Mexico gun
How Guns Were Banned In Britain Photo by Pedro Pardo /AFP via Getty Images

The government of Mexico has filed a lawsuit against several US gun manufacturers on Wednesday over alleged reckless business practices. In a federal US Court in Massachusetts, Mexico’s lawsuit is accusing US gun makers of having fueled a bloodbath between drug cartels by contributing to illegal firearms trafficking into their country.

According to the BBC, Mexico is seeking compensation amounting to $10 billion from several companies like Smith & Wesson, Glock Inc., Colt’s Manufacturing Company, Ruger & Co and Barrett Firearms among others. The stated amount is yet to be decided by the court.

Certain weapons were cited to have been notoriously used by Mexican drug cartels in deadly shootings with some specific guns even considered as status symbols. One such gun that is highly coveted by drug cartels is Colt’s .38 caliber “Emilio Zapata 1911” pistol that carries an engraved image of the Mexican revolutionary.

Officials pointed out that these types of firearms were made to target the Mexican market, and used such marketing strategies to cater to specific firearms consumer groups.

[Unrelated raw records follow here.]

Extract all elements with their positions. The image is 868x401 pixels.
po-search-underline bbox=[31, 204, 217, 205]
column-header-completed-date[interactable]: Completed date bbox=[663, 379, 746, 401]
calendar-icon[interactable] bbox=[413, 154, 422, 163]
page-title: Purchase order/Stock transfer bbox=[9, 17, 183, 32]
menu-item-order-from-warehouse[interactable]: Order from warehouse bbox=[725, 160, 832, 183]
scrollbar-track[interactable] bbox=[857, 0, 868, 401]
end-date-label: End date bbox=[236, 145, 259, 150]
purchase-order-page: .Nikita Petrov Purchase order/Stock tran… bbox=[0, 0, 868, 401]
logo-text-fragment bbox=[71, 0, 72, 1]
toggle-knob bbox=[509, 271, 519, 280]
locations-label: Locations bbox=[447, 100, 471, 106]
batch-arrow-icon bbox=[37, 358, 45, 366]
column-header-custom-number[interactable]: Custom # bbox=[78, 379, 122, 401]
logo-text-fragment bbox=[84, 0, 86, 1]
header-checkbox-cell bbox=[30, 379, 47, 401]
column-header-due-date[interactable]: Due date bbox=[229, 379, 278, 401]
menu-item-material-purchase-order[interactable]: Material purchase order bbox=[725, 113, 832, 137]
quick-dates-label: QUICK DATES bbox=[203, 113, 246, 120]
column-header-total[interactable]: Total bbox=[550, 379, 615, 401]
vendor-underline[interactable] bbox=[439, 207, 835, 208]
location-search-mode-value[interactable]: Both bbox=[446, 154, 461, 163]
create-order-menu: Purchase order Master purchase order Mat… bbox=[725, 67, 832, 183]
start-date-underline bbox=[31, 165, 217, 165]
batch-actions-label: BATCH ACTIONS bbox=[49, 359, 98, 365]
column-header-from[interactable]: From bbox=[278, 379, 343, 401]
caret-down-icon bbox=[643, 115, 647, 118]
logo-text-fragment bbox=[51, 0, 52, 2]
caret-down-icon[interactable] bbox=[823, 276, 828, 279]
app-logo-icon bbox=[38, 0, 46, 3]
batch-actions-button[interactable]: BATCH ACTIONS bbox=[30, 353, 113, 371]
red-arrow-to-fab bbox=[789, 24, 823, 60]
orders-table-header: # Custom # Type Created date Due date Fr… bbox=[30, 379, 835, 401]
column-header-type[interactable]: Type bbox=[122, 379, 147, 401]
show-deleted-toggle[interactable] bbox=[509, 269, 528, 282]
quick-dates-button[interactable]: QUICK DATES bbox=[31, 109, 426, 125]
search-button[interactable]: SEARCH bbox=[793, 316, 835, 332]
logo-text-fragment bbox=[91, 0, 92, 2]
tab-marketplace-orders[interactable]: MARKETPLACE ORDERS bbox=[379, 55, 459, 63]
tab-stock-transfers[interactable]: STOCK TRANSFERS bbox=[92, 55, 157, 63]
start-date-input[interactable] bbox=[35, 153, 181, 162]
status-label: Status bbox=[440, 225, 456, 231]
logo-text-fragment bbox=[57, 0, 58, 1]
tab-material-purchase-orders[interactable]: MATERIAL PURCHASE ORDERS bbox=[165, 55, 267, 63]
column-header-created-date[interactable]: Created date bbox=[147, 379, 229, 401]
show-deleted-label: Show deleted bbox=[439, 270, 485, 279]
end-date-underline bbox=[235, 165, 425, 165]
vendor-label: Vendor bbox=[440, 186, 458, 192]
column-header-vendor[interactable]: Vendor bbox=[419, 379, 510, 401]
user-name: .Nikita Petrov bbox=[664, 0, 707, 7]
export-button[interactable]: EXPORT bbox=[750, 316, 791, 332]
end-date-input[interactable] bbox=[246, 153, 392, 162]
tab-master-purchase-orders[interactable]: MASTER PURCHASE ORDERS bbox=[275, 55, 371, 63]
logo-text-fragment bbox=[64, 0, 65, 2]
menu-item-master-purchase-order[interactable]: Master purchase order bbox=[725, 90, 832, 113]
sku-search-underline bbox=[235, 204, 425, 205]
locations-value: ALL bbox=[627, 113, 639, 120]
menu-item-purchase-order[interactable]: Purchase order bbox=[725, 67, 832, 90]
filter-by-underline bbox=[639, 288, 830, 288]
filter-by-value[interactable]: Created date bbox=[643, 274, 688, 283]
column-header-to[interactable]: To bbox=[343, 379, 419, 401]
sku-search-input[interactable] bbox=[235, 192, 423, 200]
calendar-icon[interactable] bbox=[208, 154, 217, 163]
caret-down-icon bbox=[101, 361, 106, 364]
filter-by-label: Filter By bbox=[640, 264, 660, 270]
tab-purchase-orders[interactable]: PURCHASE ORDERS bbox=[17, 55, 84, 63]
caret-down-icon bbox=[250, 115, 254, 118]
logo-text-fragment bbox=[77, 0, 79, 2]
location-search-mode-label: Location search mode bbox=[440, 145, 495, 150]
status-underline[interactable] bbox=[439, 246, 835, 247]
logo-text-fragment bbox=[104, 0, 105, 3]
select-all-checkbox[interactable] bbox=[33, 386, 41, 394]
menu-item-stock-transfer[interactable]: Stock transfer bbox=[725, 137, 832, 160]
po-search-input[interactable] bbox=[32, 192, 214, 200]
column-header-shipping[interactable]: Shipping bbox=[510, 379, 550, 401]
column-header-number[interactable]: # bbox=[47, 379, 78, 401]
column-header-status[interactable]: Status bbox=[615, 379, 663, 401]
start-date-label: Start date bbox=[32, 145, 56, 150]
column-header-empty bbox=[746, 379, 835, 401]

A statement from the Mexican government boldly pointed fingers at US supermarkets, arms fairs and websites as main sources. These allow easy access to ammunition, assault weapons, rifles and sidearm pistols, which criminal organizations purchase from by the thousands.

The Foreign Ministry of Mexico stated in a document that gun manufacturers "are conscious of the fact that their products are trafficked and used in illicit activities against the civilian population and authorities of Mexico".

Data provided by the US Bureau of Alcohol, Tobacco, Firearms and Explosives revealed that between 2014 and 2018, 70% of firearms recovered in Mexico were traced to have come from the US.

During a news conference Foreign Minister Marcelo Ebrard said these companies need to put an immediate stop to their harmful practices stressing that the lawsuit was not aimed at the US government. Ebrard expressed his confidence in US President Joe Biden’s administration to willingly work with Mexico to put an end to illegal arms trafficking.

The specified companies in the lawsuit have not yet responded for comments, however the National Shooting Sports Foundation Inc (NSSF) rejected Mexico’s claims of negligence in business practices by US gun makers.

Lawrence G. Keane, NSSF's senior vice president said in a statement: "The Mexican government is responsible for the rampant crime and corruption within their own borders.” He added that cartels use guns taken illegally to Mexico or stolen from Mexican military and law enforcement.

Mexican officials said they don't expect the case to be resolved soon, but have chosen to file the suit in the United States to ensure impartiality.